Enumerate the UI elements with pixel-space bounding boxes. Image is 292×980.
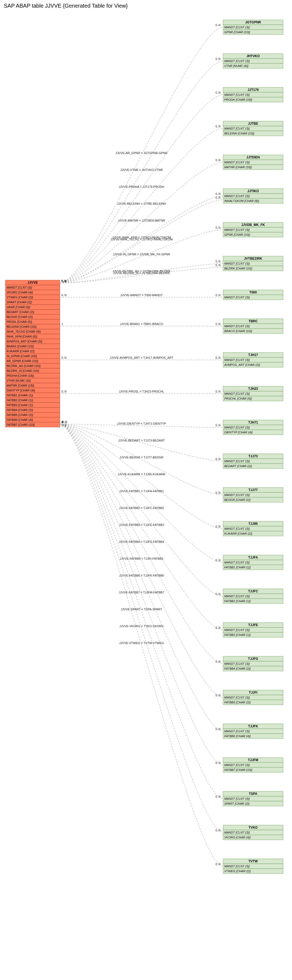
- table-header: TJJFI: [249, 690, 257, 694]
- table-field: DIENTYP [CHAR (4)]: [6, 389, 35, 392]
- table-field: FATBB7 [CHAR (10)]: [6, 423, 35, 426]
- cardinality-dst: 0..N: [216, 728, 221, 731]
- table-field: MANDT [CLNT (3)]: [224, 662, 250, 665]
- table-field: MANDT [CLNT (3)]: [224, 460, 250, 463]
- table-JJTBE: JJTBEMANDT [CLNT (3)]BELEINH [CHAR (10)]: [223, 121, 283, 136]
- edge-label: JJVVE-IN_GPNR = JJVDB_MK_FK-GPNR: [113, 253, 170, 256]
- table-field: FATBB6 [CHAR (4)]: [224, 735, 251, 738]
- table-field: FATBB5 [CHAR (2)]: [6, 413, 33, 417]
- table-header: JJT179: [248, 88, 259, 92]
- table-field: AR_GPNR [CHAR (10)]: [6, 360, 38, 363]
- table-TJJFI: TJJFIMANDT [CLNT (3)]FATBB5 [CHAR (2)]: [223, 690, 283, 705]
- table-JJTIKO: JJTIKOMANDT [CLNT (3)]INHALTSKOM [CHAR (…: [223, 189, 283, 204]
- cardinality-dst: 0..N: [216, 196, 221, 199]
- relation-edge: [60, 424, 223, 630]
- table-field: FATBB4 [CHAR (2)]: [224, 667, 251, 670]
- cardinality-dst: 0..N: [216, 24, 221, 27]
- edge-label: JJVVE-DIENTYP = TJH71-DIENTYP: [117, 422, 166, 425]
- table-field: FATBB7 [CHAR (10)]: [224, 768, 252, 772]
- table-header: JJVDB_MK_FK: [241, 223, 265, 227]
- table-field: MANDT [CLNT (3)]: [224, 325, 250, 328]
- table-header: JJTDIEN: [246, 156, 260, 159]
- cardinality-dst: 0..N: [216, 761, 221, 764]
- table-header: TVTW: [248, 859, 258, 863]
- table-field: MATNR [CHAR (18)]: [6, 384, 34, 387]
- table-field: VKORG [CHAR (4)]: [6, 291, 33, 294]
- edge-label: JJVVE-FATBB6 = TJJFK-FATBB6: [119, 574, 164, 577]
- edge-label: JJVVE-BELEINH = JJTBE-BELEINH: [117, 202, 166, 205]
- table-JJT179: JJT179MANDT [CLNT (3)]PRODH [CHAR (18)]: [223, 88, 283, 102]
- table-field: MANDT [CLNT (3)]: [224, 194, 250, 197]
- table-field: FATBB4 [CHAR (2)]: [6, 408, 33, 412]
- table-JVTBEZIRK: JVTBEZIRKMANDT [CLNT (3)]BEZIRK [CHAR (1…: [223, 256, 283, 271]
- table-field: GPNR [CHAR (10)]: [224, 30, 250, 34]
- table-field: FATBB5 [CHAR (2)]: [224, 701, 251, 704]
- table-field: FATBB1 [CHAR (1)]: [224, 566, 251, 569]
- table-header: TBRC: [248, 319, 258, 323]
- table-field: MANDT [CLNT (3)]: [224, 127, 250, 130]
- table-header: TJJFC: [248, 589, 258, 593]
- table-TSPA: TSPAMANDT [CLNT (3)]SPART [CHAR (2)]: [223, 791, 283, 806]
- table-field: MANDT [CLNT (3)]: [224, 831, 250, 834]
- table-field: MANDT [CLNT (3)]: [224, 595, 250, 598]
- table-field: FATBB2 [CHAR (1)]: [6, 399, 33, 402]
- table-header: TJJFG: [248, 657, 258, 661]
- relation-edge: [60, 424, 223, 596]
- table-TJJFC: TJJFCMANDT [CLNT (3)]FATBB2 [CHAR (1)]: [223, 589, 283, 603]
- relation-edge: [60, 424, 223, 697]
- table-field: MANDT [CLNT (3)]: [224, 25, 250, 29]
- table-header: TVKO: [248, 826, 257, 829]
- table-field: IN_GPNR [CHAR (10)]: [6, 355, 37, 358]
- table-header: TJJFM: [248, 758, 258, 762]
- edge-label: JJVVE-FATBB5 = TJJFI-FATBB5: [120, 557, 163, 560]
- table-TJJFA: TJJFAMANDT [CLNT (3)]FATBB1 [CHAR (1)]: [223, 555, 283, 570]
- table-field: DIENTYP [CHAR (4)]: [224, 431, 253, 434]
- edge-label: JJVVE-AVMPOS_ART = TJH17-AVMPOS_ART: [110, 356, 173, 360]
- table-field: BEDART [CHAR (2)]: [6, 310, 34, 313]
- table-field: MANDT [CLNT (3)]: [224, 93, 250, 96]
- cardinality-dst: 0..N: [216, 694, 221, 697]
- table-field: BRACO [CHAR (10)]: [224, 329, 252, 332]
- table-header: TJJ95: [248, 522, 258, 526]
- cardinality-dst: 0..N: [216, 294, 221, 297]
- relation-edge: [60, 424, 223, 832]
- table-field: BEDGR [CHAR (2)]: [224, 498, 251, 501]
- edge-label: JJVVE-SPART = TSPA-SPART: [121, 608, 162, 611]
- cardinality-dst: 0..N: [216, 829, 221, 832]
- edge-label: JJVVE-PRDHA = JJT179-PRODH: [119, 185, 164, 188]
- table-field: FATBB1 [CHAR (1)]: [6, 394, 33, 397]
- relation-edge: [60, 27, 223, 283]
- table-JJVDB_MK_FK: JJVDB_MK_FKMANDT [CLNT (3)]GPNR [CHAR (1…: [223, 223, 283, 237]
- edge-label: JJVVE-FATBB7 = TJJFM-FATBB7: [119, 591, 164, 594]
- cardinality-dst: 0..N: [216, 492, 221, 494]
- table-T000: T000MANDT [CLNT (3)]: [223, 290, 283, 300]
- table-TVKO: TVKOMANDT [CLNT (3)]VKORG [CHAR (4)]: [223, 825, 283, 840]
- table-header: JHTVKO: [246, 54, 260, 58]
- table-field: VKORG [CHAR (4)]: [224, 836, 251, 839]
- er-diagram: JJVVEMANDT [CLNT (3)]VKORG [CHAR (4)]VTW…: [0, 12, 292, 885]
- edge-label: JJVVE-MATNR = JJTDIEN-MATNR: [118, 219, 165, 222]
- cardinality-dst: 0..N: [216, 192, 221, 196]
- edge-label: JJVVE-BRAN1 = TBRC-BRACO: [120, 322, 163, 326]
- page-title: SAP ABAP table JJVVE {Generated Table fo…: [0, 0, 292, 12]
- relation-edge: [60, 61, 223, 283]
- table-field: AVMPOS_ART [CHAR (2)]: [224, 363, 260, 366]
- cardinality-src: 0..N: [62, 280, 67, 283]
- table-field: SPART [CHAR (2)]: [224, 802, 249, 805]
- edge-label: JJVVE-FATBB2 = TJJFC-FATBB2: [119, 506, 164, 510]
- table-JJTDIEN: JJTDIENMANDT [CLNT (3)]MATNR [CHAR (18)]: [223, 155, 283, 170]
- table-field: FATBB3 [CHAR (1)]: [224, 633, 251, 636]
- table-field: MANDT [CLNT (3)]: [6, 286, 32, 289]
- table-field: BEDART [CHAR (2)]: [224, 465, 252, 468]
- table-field: FATBB6 [CHAR (4)]: [6, 418, 33, 422]
- table-field: MANDT [CLNT (3)]: [224, 561, 250, 564]
- table-field: VANR [CHAR (5)]: [6, 305, 30, 309]
- table-field: PRSCHL [CHAR (5)]: [224, 397, 252, 400]
- cardinality-dst: 0..N: [216, 525, 221, 528]
- table-header: TSPA: [249, 792, 257, 796]
- table-TJJ77: TJJ77MANDT [CLNT (3)]BEDGR [CHAR (2)]: [223, 488, 283, 502]
- table-field: MANDT [CLNT (3)]: [224, 262, 250, 265]
- table-header: TJH71: [248, 421, 258, 425]
- table-header: TJJFE: [248, 623, 258, 627]
- table-field: KUKARR [CHAR (2)]: [224, 532, 252, 535]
--------
Task goal = Your job is to repeat every entry exactly, keeping all pictures out of the copy.

Solution =
Enumerate the UI elements with pixel-space bounding boxes. Image is 292×980.
- table-header: TJJFI: [249, 690, 257, 694]
- table-field: DIENTYP [CHAR (4)]: [6, 389, 35, 392]
- table-field: FATBB7 [CHAR (10)]: [6, 423, 35, 426]
- cardinality-dst: 0..N: [216, 728, 221, 731]
- table-field: MANDT [CLNT (3)]: [224, 662, 250, 665]
- table-field: MANDT [CLNT (3)]: [224, 460, 250, 463]
- table-JJTBE: JJTBEMANDT [CLNT (3)]BELEINH [CHAR (10)]: [223, 121, 283, 136]
- edge-label: JJVVE-IN_GPNR = JJVDB_MK_FK-GPNR: [113, 253, 170, 256]
- table-field: FATBB6 [CHAR (4)]: [224, 735, 251, 738]
- table-field: FATBB5 [CHAR (2)]: [6, 413, 33, 417]
- table-header: JJT179: [248, 88, 259, 92]
- table-field: AR_GPNR [CHAR (10)]: [6, 360, 38, 363]
- table-TJJFI: TJJFIMANDT [CLNT (3)]FATBB5 [CHAR (2)]: [223, 690, 283, 705]
- table-JJTIKO: JJTIKOMANDT [CLNT (3)]INHALTSKOM [CHAR (…: [223, 189, 283, 204]
- cardinality-dst: 0..N: [216, 196, 221, 199]
- relation-edge: [60, 424, 223, 630]
- table-field: FATBB4 [CHAR (2)]: [224, 667, 251, 670]
- cardinality-dst: 0..N: [216, 24, 221, 27]
- edge-label: JJVVE-DIENTYP = TJH71-DIENTYP: [117, 422, 166, 425]
- table-field: FATBB7 [CHAR (10)]: [224, 768, 252, 772]
- table-header: JJVDB_MK_FK: [241, 223, 265, 227]
- table-field: MANDT [CLNT (3)]: [224, 325, 250, 328]
- table-header: JJTDIEN: [246, 156, 260, 159]
- cardinality-dst: 0..N: [216, 761, 221, 764]
- table-header: TVTW: [248, 859, 258, 863]
- table-field: MATNR [CHAR (18)]: [6, 384, 34, 387]
- table-field: VKORG [CHAR (4)]: [6, 291, 33, 294]
- edge-label: JJVVE-FATBB6 = TJJFK-FATBB6: [119, 574, 164, 577]
- edge-label: JJVVE-BELEINH = JJTBE-BELEINH: [117, 202, 166, 205]
- table-JJT179: JJT179MANDT [CLNT (3)]PRODH [CHAR (18)]: [223, 88, 283, 102]
- table-field: MANDT [CLNT (3)]: [224, 194, 250, 197]
- table-field: FATBB4 [CHAR (2)]: [6, 408, 33, 412]
- table-JVTBEZIRK: JVTBEZIRKMANDT [CLNT (3)]BEZIRK [CHAR (1…: [223, 256, 283, 271]
- table-field: GPNR [CHAR (10)]: [224, 30, 250, 34]
- table-field: FATBB5 [CHAR (2)]: [224, 701, 251, 704]
- table-field: FATBB1 [CHAR (1)]: [224, 566, 251, 569]
- table-header: TBRC: [248, 319, 258, 323]
- table-field: MANDT [CLNT (3)]: [224, 127, 250, 130]
- table-header: TJJFC: [248, 589, 258, 593]
- table-TSPA: TSPAMANDT [CLNT (3)]SPART [CHAR (2)]: [223, 791, 283, 806]
- table-field: MANDT [CLNT (3)]: [224, 831, 250, 834]
- table-field: MANDT [CLNT (3)]: [224, 595, 250, 598]
- table-field: FATBB2 [CHAR (1)]: [6, 399, 33, 402]
- table-header: TJJFG: [248, 657, 258, 661]
- relation-edge: [60, 424, 223, 596]
- table-TJJFC: TJJFCMANDT [CLNT (3)]FATBB2 [CHAR (1)]: [223, 589, 283, 603]
- relation-edge: [60, 424, 223, 697]
- table-field: MANDT [CLNT (3)]: [224, 25, 250, 29]
- table-header: TVKO: [248, 826, 257, 829]
- table-field: IN_GPNR [CHAR (10)]: [6, 355, 37, 358]
- table-header: TJJFM: [248, 758, 258, 762]
- edge-label: JJVVE-FATBB5 = TJJFI-FATBB5: [120, 557, 163, 560]
- table-TJJFA: TJJFAMANDT [CLNT (3)]FATBB1 [CHAR (1)]: [223, 555, 283, 570]
- table-field: DIENTYP [CHAR (4)]: [224, 431, 253, 434]
- edge-label: JJVVE-AVMPOS_ART = TJH17-AVMPOS_ART: [110, 356, 173, 360]
- table-field: BEDART [CHAR (2)]: [6, 310, 34, 313]
- table-field: MANDT [CLNT (3)]: [224, 93, 250, 96]
- cardinality-dst: 0..N: [216, 694, 221, 697]
- table-field: BRACO [CHAR (10)]: [224, 329, 252, 332]
- table-header: TJJ95: [248, 522, 258, 526]
- cardinality-dst: 0..N: [216, 294, 221, 297]
- relation-edge: [60, 424, 223, 832]
- table-field: BEDGR [CHAR (2)]: [224, 498, 251, 501]
- edge-label: JJVVE-SPART = TSPA-SPART: [121, 608, 162, 611]
- cardinality-dst: 0..N: [216, 829, 221, 832]
- edge-label: JJVVE-PRDHA = JJT179-PRODH: [119, 185, 164, 188]
- table-field: FATBB1 [CHAR (1)]: [6, 394, 33, 397]
- relation-edge: [60, 27, 223, 283]
- table-JJVDB_MK_FK: JJVDB_MK_FKMANDT [CLNT (3)]GPNR [CHAR (1…: [223, 223, 283, 237]
- edge-label: JJVVE-FATBB7 = TJJFM-FATBB7: [119, 591, 164, 594]
- cardinality-dst: 0..N: [216, 492, 221, 494]
- table-T000: T000MANDT [CLNT (3)]: [223, 290, 283, 300]
- table-TVKO: TVKOMANDT [CLNT (3)]VKORG [CHAR (4)]: [223, 825, 283, 840]
- table-header: JHTVKO: [246, 54, 260, 58]
- table-field: VKORG [CHAR (4)]: [224, 836, 251, 839]
- er-diagram: JJVVEMANDT [CLNT (3)]VKORG [CHAR (4)]VTW…: [0, 12, 292, 885]
- edge-label: JJVVE-MATNR = JJTDIEN-MATNR: [118, 219, 165, 222]
- cardinality-dst: 0..N: [216, 192, 221, 196]
- edge-label: JJVVE-BRAN1 = TBRC-BRACO: [120, 322, 163, 326]
- page-title: SAP ABAP table JJVVE {Generated Table fo…: [0, 0, 292, 12]
- relation-edge: [60, 61, 223, 283]
- table-field: AVMPOS_ART [CHAR (2)]: [224, 363, 260, 366]
- cardinality-src: 0..N: [62, 280, 67, 283]
- table-field: SPART [CHAR (2)]: [224, 802, 249, 805]
- edge-label: JJVVE-FATBB2 = TJJFC-FATBB2: [119, 506, 164, 510]
- table-JJTDIEN: JJTDIENMANDT [CLNT (3)]MATNR [CHAR (18)]: [223, 155, 283, 170]
- table-field: FATBB3 [CHAR (1)]: [224, 633, 251, 636]
- table-field: MANDT [CLNT (3)]: [6, 286, 32, 289]
- table-field: BEDART [CHAR (2)]: [224, 465, 252, 468]
- table-field: FATBB6 [CHAR (4)]: [6, 418, 33, 422]
- table-field: MANDT [CLNT (3)]: [224, 561, 250, 564]
- table-field: VANR [CHAR (5)]: [6, 305, 30, 309]
- table-field: PRSCHL [CHAR (5)]: [224, 397, 252, 400]
- cardinality-dst: 0..N: [216, 525, 221, 528]
- table-header: TSPA: [249, 792, 257, 796]
- table-TJJ77: TJJ77MANDT [CLNT (3)]BEDGR [CHAR (2)]: [223, 488, 283, 502]
- table-field: MANDT [CLNT (3)]: [224, 262, 250, 265]
- table-header: TJH71: [248, 421, 258, 425]
- table-header: TJJFE: [248, 623, 258, 627]
- table-field: KUKARR [CHAR (2)]: [224, 532, 252, 535]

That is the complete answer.